Meurer: Wird das gegeneinander Profilieren so lange dauern, bis einer von beiden, Frau Merkel oder Edmund Stoiber zum Kanzlerkandidaten ernannt worden ist?
Bosbach: Nein, das brauchen wir jetzt im übrigen auch nicht, eine Debatte über die Kanzlerkandidatur. Die Menschen erwarten, dass wir uns mit ihren Problemen beschäftigen, mit den Sorgen des Landes, mit den richtigen Weichenstellungen für die Zukunft und nicht mit Posten und Ämtern. Das gilt sowohl für die Frage Kanzlerkandidatur, als auch für die Frage wer wird was, wenn wir die nächste Bundestagswahl gewonnen haben. Wir sollten uns jetzt mal darauf konzentrieren, dass wir die Voraussetzungen dafür schaffen, dass wir sie gewinnen. Alles andere später und über die Kanzlerkandidatur sollten wir reden, wenn die Entscheidung ansteht und das wird ein gutes halbes Jahr vor der nächsten Bundestagswahl sein und nicht früher.
Meurer: Sind die nächsten Konflikte aber nicht vorprogrammiert, wenn nicht klar ist, wer ist die Nummer eins in der Union?
Bosbach: Wer die Nummer eins in der Union ist, ist klar, das ist Angela Merkel, sie ist Parteivorsitzende, sie ist Fraktionsvorsitzende. es gibt im übrigen auch aus meiner Beobachtung gar kein Konkurrenzverhältnis in der alltäglichen Arbeit zwischen Angela Merkel und Edmund Stoiber, diese Debatten werden von außen hereingetragen in die Union. Und wir sollten diese Debatten nicht aufnehmen, sondern wir sollten so konzentriert weiterarbeiten wie wir das in den letzten Jahren auch gemacht haben. Wir hatten nach den Bundestagswahlen 2002 ja nicht nur glänzende Umfrageergebnisse, wir hatten auch glänzende Wahlergebnisse und wir sind jetzt in einem Formtief und ich glaube aber auch, dass wir da rauskommen, weil die Probleme hausgemacht sind.
Meurer: Wenn das Verhältnis zwischen Frau Merkel und Edmund Stoiber angeblich so gut ist, liegt es dann in der Hauptsache an Horst Seehofer und seinen Querschüssen?
Bosbach: Nein, ich will das nicht an Personen festmachen, sondern an einem Thema. Das haben wir auch festgestellt im letzten Kommunalwahlkampf, der erst vor wenigen Tagen zuende gegangen ist hier in Nordrhein Westfalen, dass die Menschen geradezu eine Sehnsucht danach haben, insbesondere unsere Mitglieder und Wähler, dass die doch recht quälende Debatte über die Gesundheitsreform nun langsam ein Ende nimmt, dass wir zu einer gemeinsamen Position finden müssen.

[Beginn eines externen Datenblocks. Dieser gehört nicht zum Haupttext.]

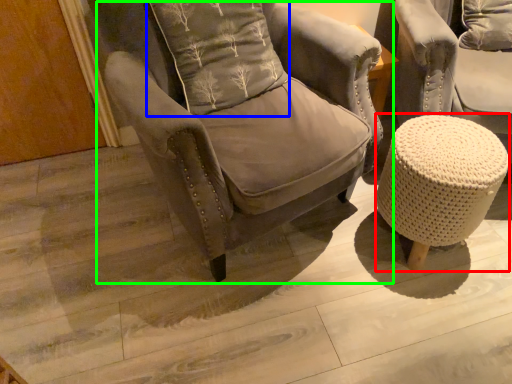 Question: Which object is positioned closest to bar stool (highlighted by a red box)? Select from pillow (highlighted by a blue box) and chair (highlighted by a green box).

Choices:
 (A) pillow
 (B) chair

Answer: (B)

Und Horst Seehofer vertritt ja die Position der CSU, das kann man nicht alleine an seiner Person festmachen. Aber wir haben noch eine Bringschuld, wir müssen überzeugend klären, wie der notwendige Sozialausgleich bei einem Prämienverfahren über Steuern finanziert werden soll. Das ist eine Sachfrage und keine Machtfrage und keine Personalfrage.
Meurer: Nochmal zu der vermeintlichen Intrige. Warum kommt das, was jetzt passiert ist, im Osten der CDU als Intrige an?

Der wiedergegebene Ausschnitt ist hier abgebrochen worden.